▶ [PROBLEM TO SOLVE]: Go through the entries below and copy each line that holds the word "aandacht".

* * *

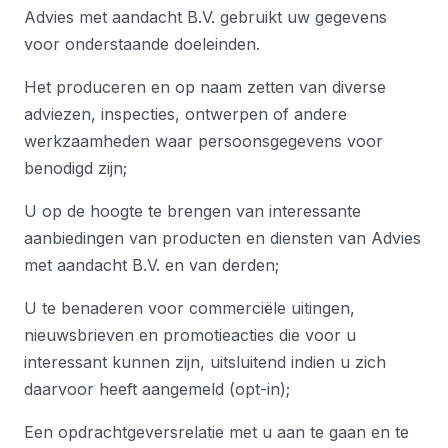
Advies met aandacht B.V. gebruikt uw gegevens
voor onderstaande doeleinden.
Het produceren en op naam zetten van diverse
adviezen, inspecties, ontwerpen of andere
werkzaamheden waar persoonsgegevens voor
benodigd zijn;
U op de hoogte te brengen van interessante
aanbiedingen van producten en diensten van Advies
met aandacht B.V. en van derden;
U te benaderen voor commerciële uitingen,
nieuwsbrieven en promotieacties die voor u
interessant kunnen zijn, uitsluitend indien u zich
daarvoor heeft aangemeld (opt-in);
Een opdrachtgeversrelatie met u aan te gaan en te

* * *

▶ [TASK RESPONSE]:
Advies met aandacht B.V. gebruikt uw gegevens
met aandacht B.V. en van derden;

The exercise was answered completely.